*What to do:* Whenever the word "Republice" appears in a line of the listing, copy that line.

== Segment start ==

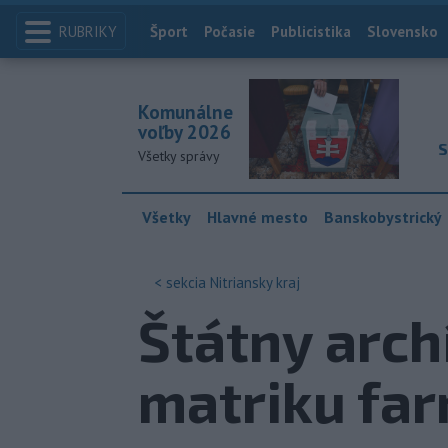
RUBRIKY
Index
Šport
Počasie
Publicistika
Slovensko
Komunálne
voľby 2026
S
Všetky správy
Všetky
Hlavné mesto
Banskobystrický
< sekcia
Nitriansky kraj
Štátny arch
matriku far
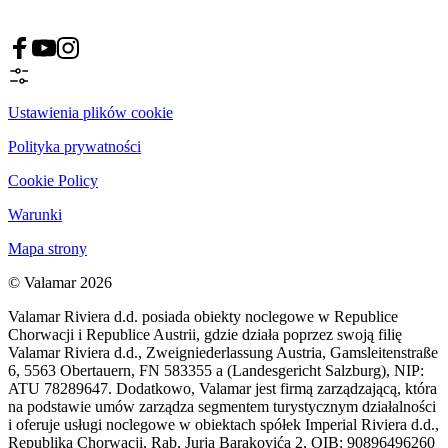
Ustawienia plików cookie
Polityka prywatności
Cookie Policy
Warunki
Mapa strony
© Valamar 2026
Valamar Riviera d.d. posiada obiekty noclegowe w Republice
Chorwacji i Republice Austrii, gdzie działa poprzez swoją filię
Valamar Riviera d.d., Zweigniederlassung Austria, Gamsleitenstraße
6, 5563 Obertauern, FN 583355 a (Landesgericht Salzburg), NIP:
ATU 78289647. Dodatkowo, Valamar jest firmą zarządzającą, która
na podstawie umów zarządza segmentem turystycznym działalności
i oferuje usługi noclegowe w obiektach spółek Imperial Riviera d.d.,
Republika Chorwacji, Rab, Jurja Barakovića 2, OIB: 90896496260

== Segment end ==

*Answer area:*
Valamar Riviera d.d. posiada obiekty noclegowe w Republice
Chorwacji i Republice Austrii, gdzie działa poprzez swoją filię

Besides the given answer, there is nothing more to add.